3. If I do end up with the regular casket-and-burial deal, no one gets to come gawk at my corpse. I suppose I could skip this item because I'm not being embalmed so after 24 hours you wouldn't be able to look at me because I'd already be sealed up in a box or keeping your venison company in the deep-freeze, but seriously. Corpse-gawking? That's macabre, too. The only persons who get to see my dead body are the folks who do my laying out.

4. Concerning attire: Everyone is to wear something obviously purple. No half-assing it. No, "But my underwear are purple!" That will not do. You MUST. WEAR. PURPLE. I insist. I will know.

5. Concerning music: do not let anyone pipe in sappy acoustic versions of my favorite songs. There will be a list included with my will -- play those songs. And turn those fuckers up. Enjoy them. Sappy acoustic versions of my jams will cause a disturbance in the universal flow of which I will then be a part, and I will come back to haunt the deejay mercilessly for an undisclosed period of time.

6. If I should happen to expire of some disability-related malady, there is to be no inspiration porn at my service. If I inspired you in some way you're allowed to talk about that, but one teary, "And now she's free to run forever..." and the part of the universal flow that is Tif might have to smack you upside the head.

7. Much as I love my Episcopal church family and enjoy being Christopagan (That's a real term! It's so exciting! It has nothing to do with Columbus!) in their company, I do not want an Episcopal burial service. I don't want much of a Christian service at all, though my favorite hymn is "Come Thou Fount (Of Every Blessing), and you're welcome to belt that out as many times as you please. I've been researching pagan funeral rites, and they are BEAUTIFUL. That's what I want. ("May there be peace in the North...") I'll include a set of instructions with my will and tweak it so that it can be done even if I don't know four pagans for the Four Elements when I die. (All of my pagan friends are contemporaries, so unless I die next week -- which I don't want to do and don't plan on doing, so don't worry your pretty little minds over that -- I might be screwed if I only set up for four.) If the thought of a non-Christian or Pagan service bothers you, I'm sorry you feel that way and I still love you, but don't come to my funeral.
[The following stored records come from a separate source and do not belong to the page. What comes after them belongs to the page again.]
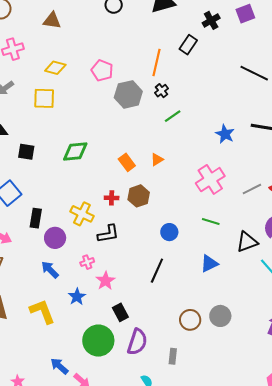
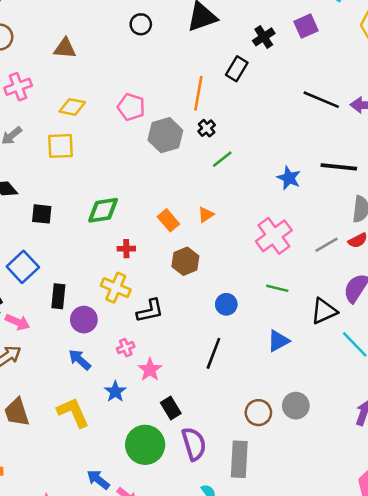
red cross: (112, 198) -> (126, 249), moved
purple semicircle: (137, 342) -> (194, 444), turned -32
gray rectangle: (173, 356) -> (239, 459), size x1.8

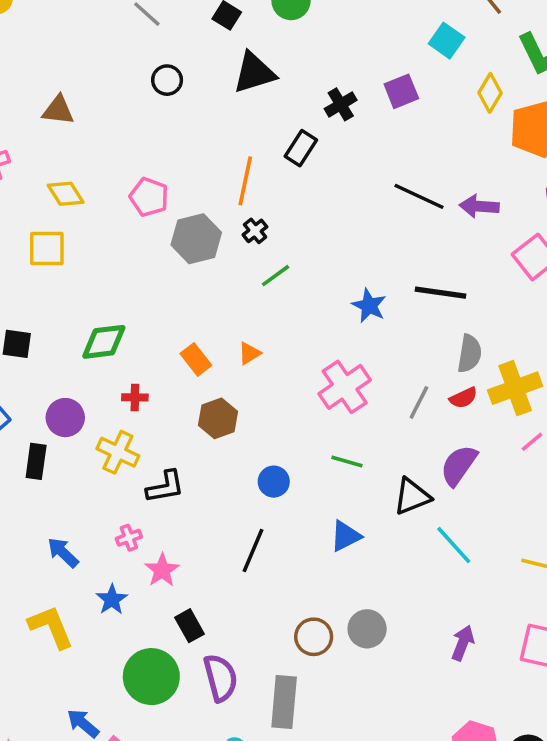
yellow diamond: (72, 107) -> (66, 194), turned 44
gray line: (327, 245) -> (419, 402), turned -35
purple circle: (84, 320) -> (65, 418), moved

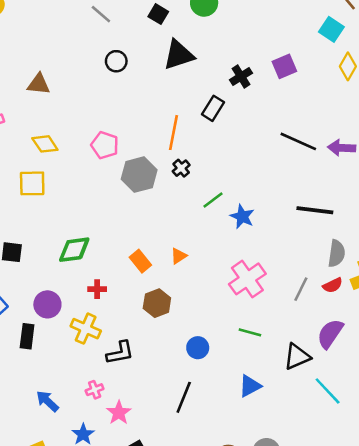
cyan square: (447, 41) -> (331, 29), moved
green line: (276, 276) -> (213, 200), moved
blue star: (369, 306) -> (242, 217), moved

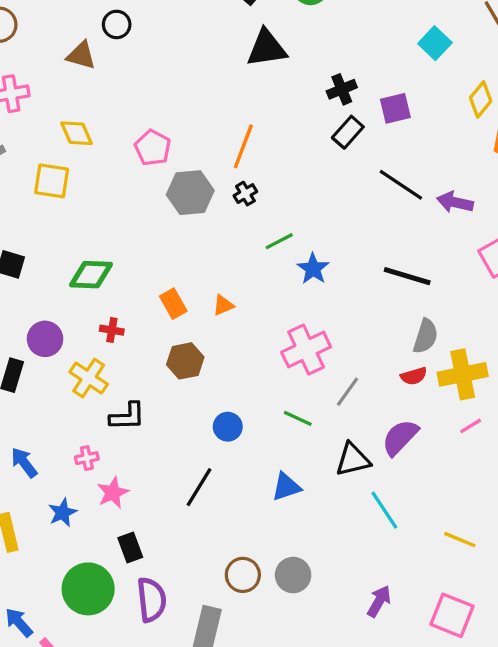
cyan square: (331, 29) -> (435, 43), moved
black circle: (116, 61) -> (117, 24), moved
purple square: (284, 66) -> (395, 108), moved
black rectangle: (213, 108) -> (348, 132), moved
gray line: (301, 289) -> (348, 392), moved

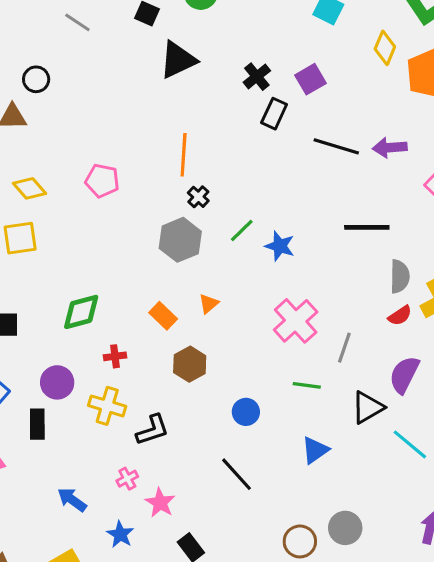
gray hexagon: (190, 193) -> (180, 240), moved
black line: (199, 487) -> (237, 474), turned -57

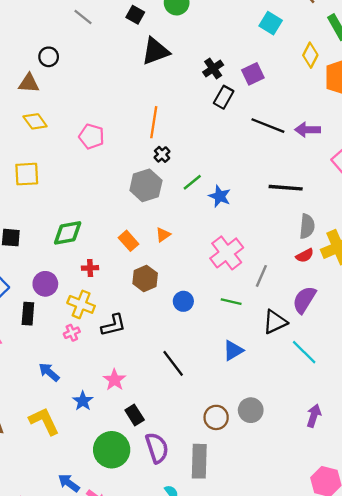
yellow diamond: (29, 188) -> (35, 121), moved
blue circle: (246, 412) -> (183, 301), moved
pink cross: (127, 479) -> (72, 333), moved

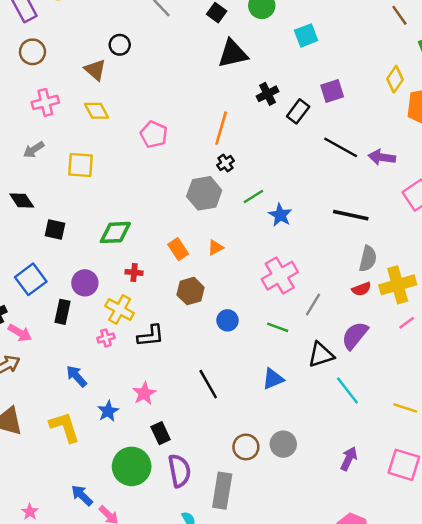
cyan square: (271, 23) -> (306, 35), moved, turned 30
black cross: (213, 69) -> (268, 94), moved
brown triangle: (29, 83) -> (95, 70), turned 30

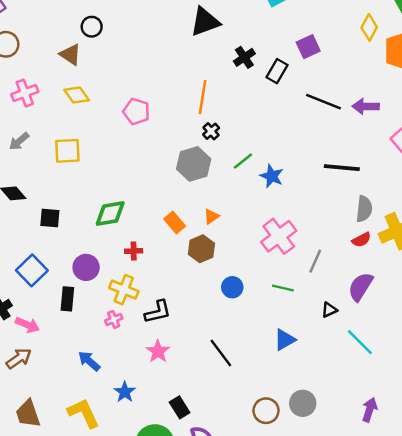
brown hexagon: (191, 291) -> (201, 249), moved
black triangle: (321, 355) -> (329, 310), size x0.6
pink star: (144, 393) -> (158, 351), moved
Say goodbye some other way of your own choosing.

It might sound like a lot of work, and maybe it is, and maybe it isn't. Having never had to care for the dead in this manner, I do not know. But if you, reading this, are alive when I am not and see me laid to rest, wear purple. Blast my favorite songs. Sing "Come Thou Fount". And if for reasons of my not being pumped full of preservatives there is no time for a chapel service, have a memorial service. Hell, just throw a party in somebody's basement. If you remember me, I'll be there. Energy never dies -- I'll be part of the earth, part of the wind, part of the rain, an Ash tree, maybe, but I'll be there. My being will simply (profoundly!) have been swept into the rhythms of the natural world, to help other life have its chance to live.

And that's pretty cool.

You are missed, Miss Katie. Thank you for the rainbows.